MUMBAI, India, Jan. 2 -- Intellectual Property India has published a patent application (202541123122 A) filed by Malla Reddy (MR) Deemed to be University; Malla Reddy Vishwavidyapeeth; Malla Reddy University; Malla Reddy Engineering College For Womens; Malla Reddy College Of Engineering And Technology; and Dr. J. Anitha, Medchal-Malkajgiri, Telangana, on Dec. 6, 2025, for 'ai powered smart notification filtering system based on user behavior.'

Inventor(s) include Dr. J. Anitha; Mr. Valle Shyam Kumar; Dr. Ekta Maini; Dr. Nalli Vinaya Kumari; Bala Veeravatnam; and K. Narsimhulu.

The application for the patent was published on Jan. 2, under issue no. 01/2026.

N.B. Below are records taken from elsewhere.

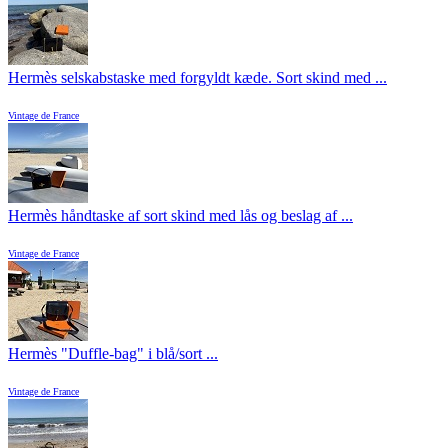
Hermès selskabstaske med forgyldt kæde. Sort skind med ...
Vintage de France
Hermès håndtaske af sort skind med lås og beslag af ...
Vintage de France
Hermès "Duffle-bag" i blå/sort ...
Vintage de France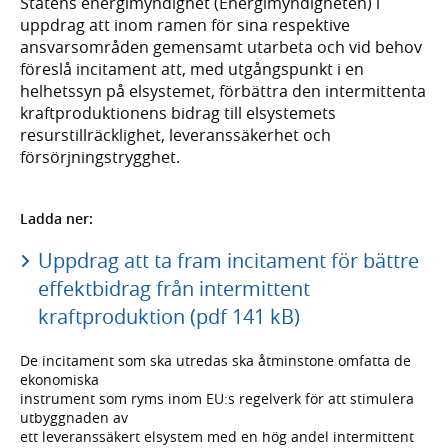
Statens energimyndighet (Energimyndigheten) i
uppdrag att inom ramen för sina respektive
ansvarsområden gemensamt utarbeta och vid behov
föreslå incitament att, med utgångspunkt i en
helhetssyn på elsystemet, förbättra den intermittenta
kraftproduktionens bidrag till elsystemets
resurstillräcklighet, leveranssäkerhet och
försörjningstrygghet.
Ladda ner:
Uppdrag att ta fram incitament för bättre
effektbidrag från intermittent
kraftproduktion (pdf 141 kB)
De incitament som ska utredas ska åtminstone omfatta de
ekonomiska
instrument som ryms inom EU:s regelverk för att stimulera
utbyggnaden av
ett leveranssäkert elsystem med en hög andel intermittent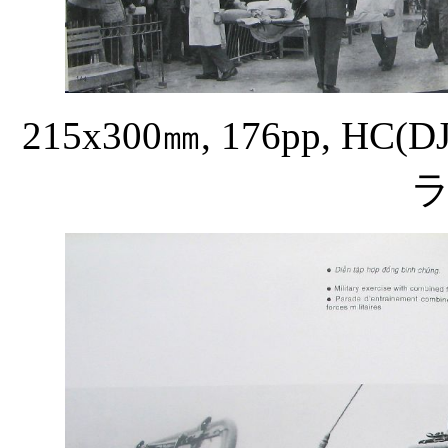
215x300
㎜
, 176pp, HC(DJ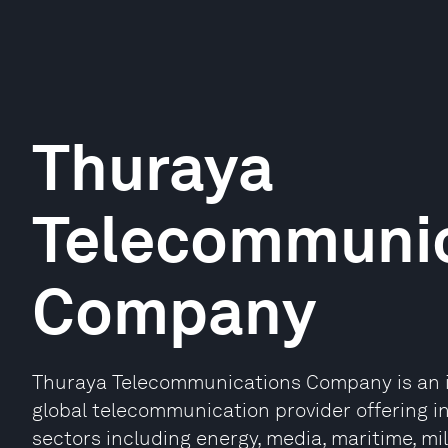
Thuraya
Telecommunic
Company
Thuraya Telecommunications Company is an i
global telecommunication provider offering i
sectors including energy, media, maritime, m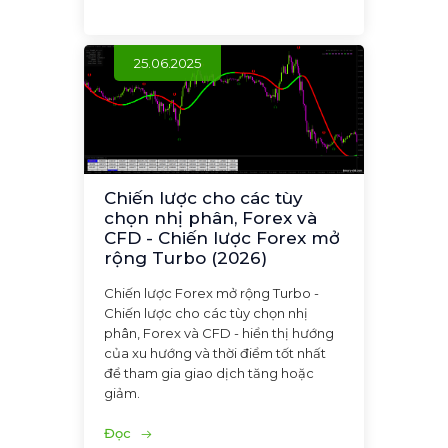
25.06.2025
Chiến lược cho các tùy
chọn nhị phân, Forex và
CFD - Chiến lược Forex mở
rộng Turbo (2026)
Chiến lược Forex mở rộng Turbo -
Chiến lược cho các tùy chọn nhị
phân, Forex và CFD - hiển thị hướng
của xu hướng và thời điểm tốt nhất
để tham gia giao dịch tăng hoặc
giảm.
Đọc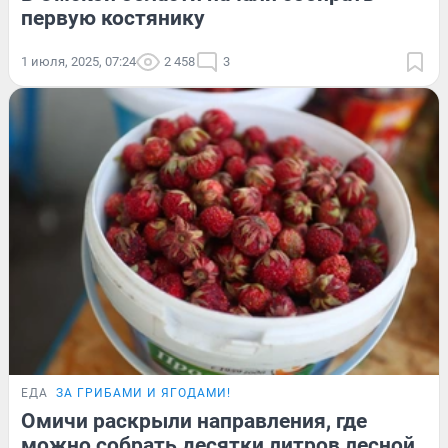
первую костянику
1 июля, 2025, 07:24
2 458
3
ЕДА
ЗА ГРИБАМИ И ЯГОДАМИ!
Омичи раскрыли направления, где
можно собрать десятки литров лесной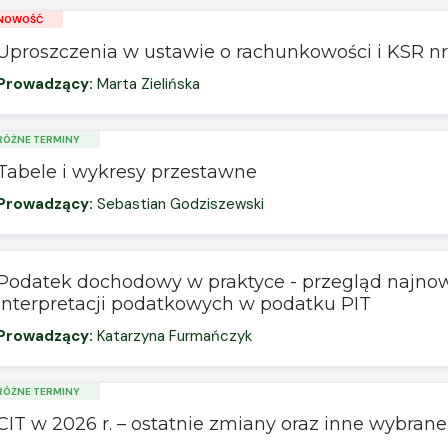
NOWOŚĆ
Uproszczenia w ustawie o rachunkowości i KSR nr
Prowadzący:
Marta Zielińska
RÓŻNE TERMINY
Tabele i wykresy przestawne
Prowadzący:
Sebastian Godziszewski
Podatek dochodowy w praktyce - przegląd najno
interpretacji podatkowych w podatku PIT
Prowadzący:
Katarzyna Furmańczyk
RÓŻNE TERMINY
CIT w 2026 r. – ostatnie zmiany oraz inne wybran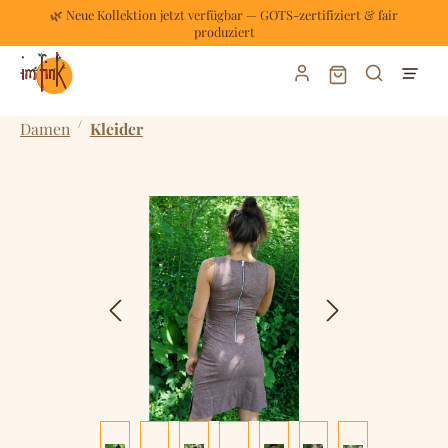
🌿 Neue Kollektion jetzt verfügbar — GOTS-zertifiziert & fair
Zum Hauptinhalt springen
produziert
Warenkorb enthält
/
Damen
Kleider
Bildergalerie überspringen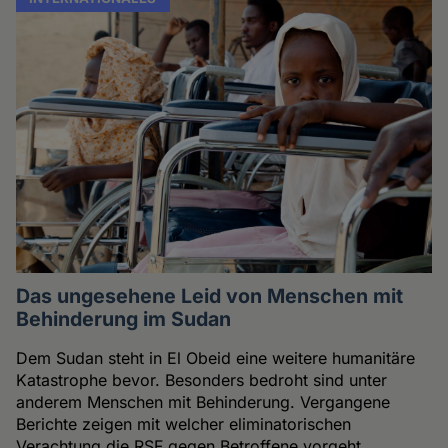
Das ungesehene Leid von Menschen mit
Behinderung im Sudan
Dem Sudan steht in El Obeid eine weitere humanitäre
Katastrophe bevor. Besonders bedroht sind unter
anderem Menschen mit Behinderung. Vergangene
Berichte zeigen mit welcher eliminatorischen
Verachtung die RSF gegen Betroffene vorgeht.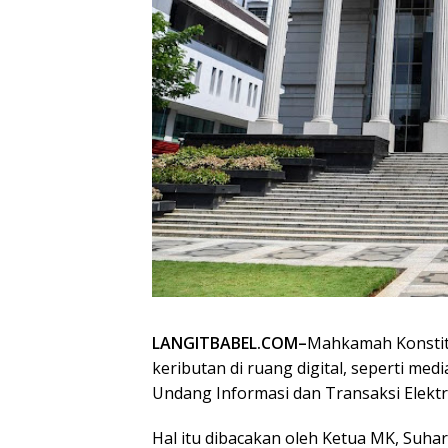
LANGITBABEL.COM–
Mahkamah Konstit
keributan di ruang digital, seperti med
Undang Informasi dan Transaksi Elektr
Hal itu dibacakan oleh Ketua MK, Suha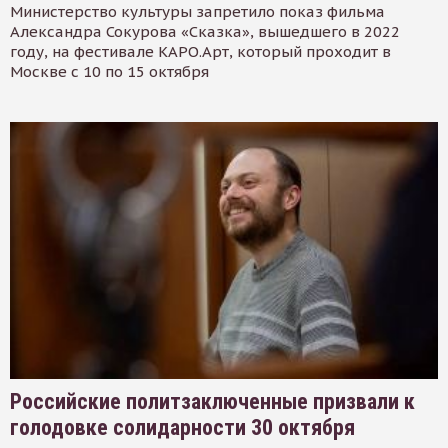
Министерство культуры запретило показ фильма
Александра Сокурова «Сказка», вышедшего в 2022
году, на фестивале КАРО.Арт, который проходит в
Москве с 10 по 15 октября
Российские политзаключенные призвали к
голодовке солидарности 30 октября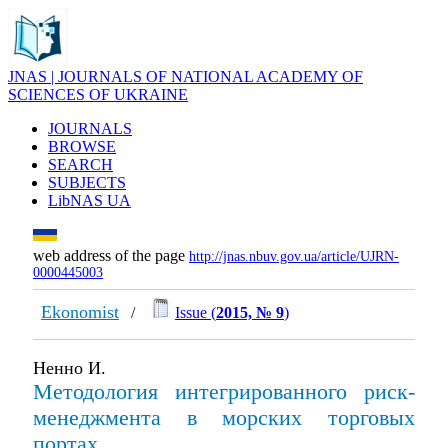
JNAS | JOURNALS OF NATIONAL ACADEMY OF
SCIENCES OF UKRAINE
JOURNALS
BROWSE
SEARCH
SUBJECTS
LibNAS UA
web address of the page
http://jnas.nbuv.gov.ua/article/UJRN-
0000445003
Ekonomist
/
Issue (
2015, № 9
)
Ненно И.
Методология интегрированного риск-
менеджмента в морских торговых
портах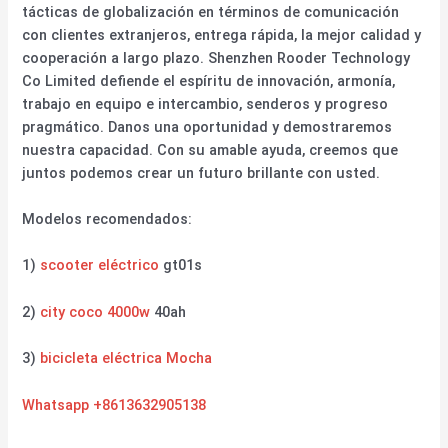
tácticas de globalización en términos de comunicación
con clientes extranjeros, entrega rápida, la mejor calidad y
cooperación a largo plazo. Shenzhen Rooder Technology
Co Limited defiende el espíritu de innovación, armonía,
trabajo en equipo e intercambio, senderos y progreso
pragmático. Danos una oportunidad y demostraremos
nuestra capacidad. Con su amable ayuda, creemos que
juntos podemos crear un futuro brillante con usted.
Modelos recomendados:
1)
scooter eléctrico
gt01s
2)
city coco 4000w
40ah
3)
bicicleta eléctrica Mocha
Whatsapp +8613632905138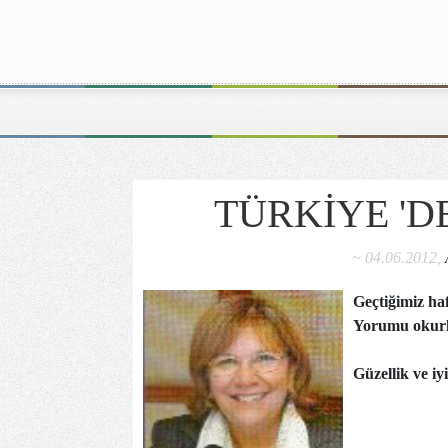
TÜRKİYE 'D
~ 04.06.2012,
Geçtiğimiz haf
Yorumu okurl
Güzellik ve iyi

According to the abstract released by the Intellectual Property India: "Digital devices come in a constantly-alert state and many of our devices interrupt important things from getting done and lower the quality of our attention overall. Manual notification settings are often inadequate because user preferences vary due to differences in activity, location and the time of day. The system proposed herein proposed an adaptive notification filtering framework which analyses the individual behaviour pattern to determine which alerts need to be given more attention immediately, and which alerts can be deferred without affecting the raw's goals. The framework is aware of factors such as how a user most often interacts with various applications such as when and how long they can interact with an application, how the user will respond to different categories of notification, and how their daily routine changes. Contextual elements such as ambient environment, currently active tasks, connected device status and scheduled events are also guiding the system's decisions. When a new notification arrives, an internal scoring model analyzes how relevant it is based upon the relevance of current conditions, in comparison with those in the past. Notifications with a higher importance are delivered instantly but low priority alerts can be grouped, muted, delayed, or silently archived. The system is therefore constantly adjusting the boundaries of its filtering, based on the course of behavior, so that it remains true even if habits change. This allows for less unnecessary interruptions and makes certain that important alerts are getting to the user without delay. The approach is suitable for mobile platforms, desktop systems, wearable devices, and IoT-based communication environments and presented a practical solution for management of digital distractions in professional, academic and everyday settings."

Disclaimer: Curated by HT Syndication.